I can imagine a hypothetical sci-fi scenario where the only jobs available are apprenticing yourself to a foundation model at a young age for life, deeply understanding its world model, and communicating its unique and alien world model to the very human realm of your local community (maybe through developing jargon or dialect, or even through some kind of art, like poetry, or dance, communication forms humans currently use to bypass the limitations of language).

Self-supervised vision models like DINO are free of a lot of human biases but may not have as interpretable of a world model as CLIP, which is co-optimized with language. I believe DINO’s lack of language bias to be either a safety issue or a superpower, depending on the context (safety in that we may not understand this “alien” world model, but superpower in that DINO may be freer from human biases that may be, in many contexts, unwanted!).

It seems that I am not the only getting excited about multimodal interpretability. One positive indication was the large number of popular multimodal interpretability papers at COLM 2025. Hidden in plain sight: VLMs overlook their visual representations received an Outstanding Paper Award while Interpreting the linear structure of vision-language model embedding spaces received a Spotlight.
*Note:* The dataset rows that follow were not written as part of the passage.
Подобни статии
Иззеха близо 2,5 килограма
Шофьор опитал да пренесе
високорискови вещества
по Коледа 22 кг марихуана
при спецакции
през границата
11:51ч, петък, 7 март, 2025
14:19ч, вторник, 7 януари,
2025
Some concrete interesting RQs I want to provide here to show that multimodal interp opens up entirely new questions:

On a meta-science level: Do tools and insights (e.g. Logitlens, circuits, …) developed primarily with text-only data also hold in perceptual and embodied settings?
Which concepts are encoded cross-modally somewhere inside the model, e.g. neither in text nor vision form but some modality-agnostic form? Where in the model exactly does this happen and what is the process for “merging” visual and textual concepts?
For models that learn vision and language from scratch together such as Chameleon, we hope to see synergies between modalities. Is that actually the case? At what points during training do linguistic or perceptual skills emerge? Do they share circuits?
While CoT reasoning has made large progress, visual reasoning is still in its infancy. How can we interpret reasoning that might not happen anymore in textual form, such as continuous reasoning or in pixel-space?

Trends:

I have not been long enough in the field to make strong statements about trends. But I do find the field is maturing a little after so much criticism over the years. People are often self-aware about actionability, weak baselines, correlation vs. causation etc.
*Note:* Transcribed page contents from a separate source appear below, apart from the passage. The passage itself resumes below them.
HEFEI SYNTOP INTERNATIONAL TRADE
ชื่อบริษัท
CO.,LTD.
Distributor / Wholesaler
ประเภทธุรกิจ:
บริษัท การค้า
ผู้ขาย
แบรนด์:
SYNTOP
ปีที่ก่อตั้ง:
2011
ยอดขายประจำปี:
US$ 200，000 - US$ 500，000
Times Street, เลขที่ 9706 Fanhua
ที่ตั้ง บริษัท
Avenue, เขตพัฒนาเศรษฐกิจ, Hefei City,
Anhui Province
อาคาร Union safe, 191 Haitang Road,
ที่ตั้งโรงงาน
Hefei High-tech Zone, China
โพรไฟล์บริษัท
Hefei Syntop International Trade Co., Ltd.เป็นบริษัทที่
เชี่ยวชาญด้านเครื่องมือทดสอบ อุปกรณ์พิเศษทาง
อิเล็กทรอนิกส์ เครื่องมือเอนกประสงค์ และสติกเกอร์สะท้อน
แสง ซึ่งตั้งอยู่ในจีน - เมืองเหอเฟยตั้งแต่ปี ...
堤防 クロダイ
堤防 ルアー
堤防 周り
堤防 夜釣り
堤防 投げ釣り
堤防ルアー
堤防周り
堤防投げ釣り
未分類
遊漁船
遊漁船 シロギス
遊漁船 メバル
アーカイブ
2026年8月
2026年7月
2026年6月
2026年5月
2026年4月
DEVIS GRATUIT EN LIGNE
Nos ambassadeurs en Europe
Some trends that are coming or going: SAEs were hot until the summer this year when e.g. Neel Nanda wrote that they were deprioritizing them. Circuit discovery might have, as mentioned above, a too narrow toolset and a more senior researcher recently said that apparently they were not that popular anymore. Maybe cleverly designed probes will make a comeback? The conclusion for people who are in this for the long haul should be that trends come and go. Let’s not stick to a single trendy method too much, be open-ended and consider simple baselines. I think it’s good to know the “history” of the field, how probes and attention maps started and were perceived over the years. I certainly have a lot more reading to do myself.

───

Final thoughts: Working on interpretability instills a mindset of always asking about the Why, the How and critically questioning deeply held assumptions by the community. In essence: the scientific method and curiosity. It’s not a perfect field but I think it is the right mindset to understand AI systems in the coming decades. The journey has just begun.

Final final addendum: Among the many inspiring interpretability researchers David Bau really captures the spirit I am trying to convey in my writing here. He recently gave a talk at the MechInterp workshop at NeurIPS 2025, summarized in the blog post In Defense of Curiosity.